No ESTADÃO: "Um balanço de fiascos, de devastação e de lorotas"

Publicado em 12/12/2014 17:44 e atualizado em 14/12/2014 21:07
Por Rolf Kuntz, em O ESTADO DE S. PAULO (PAG. OPINIÃO / EDIÇÃO DESTE SÁBADO)

Saqueada, humilhada, processada no exterior sob acusação de mentir aos investidores, desvalorizada nas bolsas e com problemas para anunciar um balanço sem o aval de uma auditoria, a maior empresa brasileira, a Petrobrás, é hoje o símbolo mais expressivo de uma economia devastada por uma combinação de incompetência, ilimitada fome de poder e desprezo pelas metas e normas prosaicas da administração pública.
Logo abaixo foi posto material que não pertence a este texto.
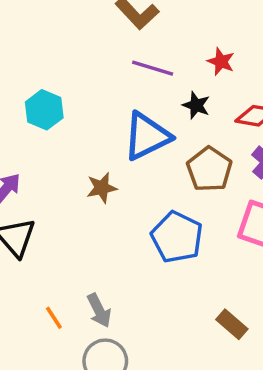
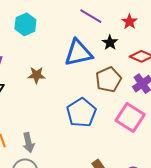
brown star: (102, 188) -> (37, 75), moved

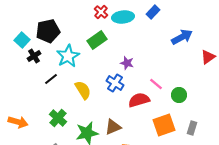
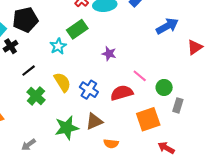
cyan star: (68, 56) -> (58, 46), moved, size x0.7
blue cross: (115, 83) -> (89, 90), moved
green cross: (58, 118) -> (36, 96), moved
gray rectangle: (192, 128) -> (178, 105), moved

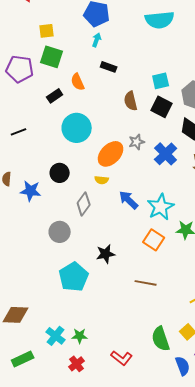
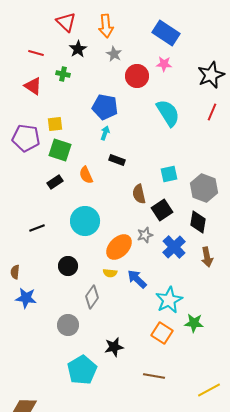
cyan semicircle: (160, 20) -> (168, 113), turned -116
purple pentagon: (20, 69) -> (26, 138), moved
black rectangle: (55, 96) -> (55, 182), moved
black square: (162, 107) -> (162, 210), moved, turned 30
black line: (19, 132) -> (37, 228), moved
blue star: (31, 191) -> (26, 298), moved
blue arrow: (129, 200) -> (137, 279), moved

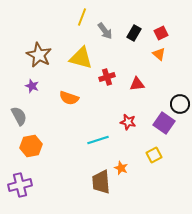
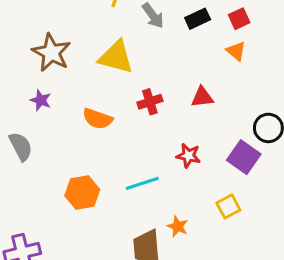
black rectangle: (134, 33) -> (198, 19), turned 35
red cross: (107, 77) -> (150, 102), moved
orange hexagon: (31, 146) -> (82, 193), moved

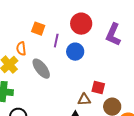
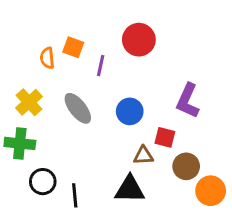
purple L-shape: (113, 35) -> (188, 101), moved
orange semicircle: (21, 49) -> (47, 58), moved
blue circle: (75, 52) -> (130, 111), moved

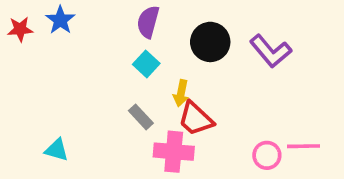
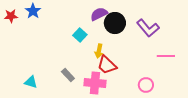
purple semicircle: (148, 22) -> (99, 14), moved, turned 48
gray rectangle: (141, 117) -> (68, 75), moved
pink line: (303, 146) -> (166, 56), moved

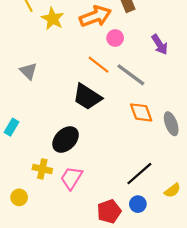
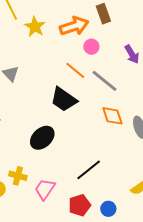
yellow cross: (42, 169) -> (18, 176), moved
black line: (139, 174) -> (89, 170), moved
pink trapezoid: (71, 178) -> (45, 189), moved
blue circle: (138, 204) -> (108, 209), moved

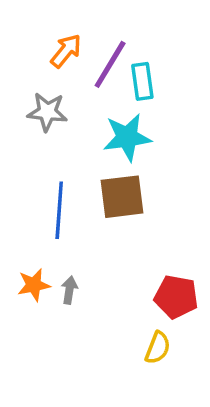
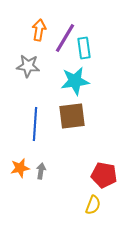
orange arrow: (66, 51) -> (39, 30), turned -30

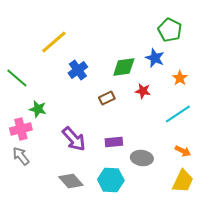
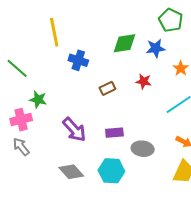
yellow line: (54, 42) -> (54, 32), turned -60
blue star: (155, 58) -> (156, 48), turned -30
green diamond: (124, 67) -> (124, 43), moved
blue cross: (78, 70) -> (78, 60), turned -36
Os danos podem variar de um para outro setor, mas a devastação foi um processo único, determinado por um mesmo estilo de política. Nas últimas semanas, enquanto avançavam as investigações da Operação Lava Jato, o governo tentava mudar a Lei de Diretrizes Orçamentárias (LDO) para se livrar da obrigação de apresentar o resultado fiscal prometido para 2014. Incapaz de cumprir a lei, tratou de alterá-la, para acomodar os efeitos da gastança, dos benefícios tributários mal planejados e da estagnação econômica produzida pelos seus erros.

Os danos impostos ao País vão muito além dos bilhões pilhados da Petrobrás. Depois de quatro anos no atoleiro, com crescimento médio anual inferior a 2%, a economia brasileira vai mal na geração de empregos, na produção industrial, no investimento, nos preços, no comércio externo e nas contas públicas. A presidente Dilma Rousseff e seu ministro da Fazenda, Guido Mantega, costumam alardear a criação de postos de trabalho. O emprego no Brasil, segundo dizem, foi preservado por políticas anticíclicas e a desocupação é muito menor que nas economias avançadas. Deve haver quem acredite, mas essa é mais uma história muito mal contada.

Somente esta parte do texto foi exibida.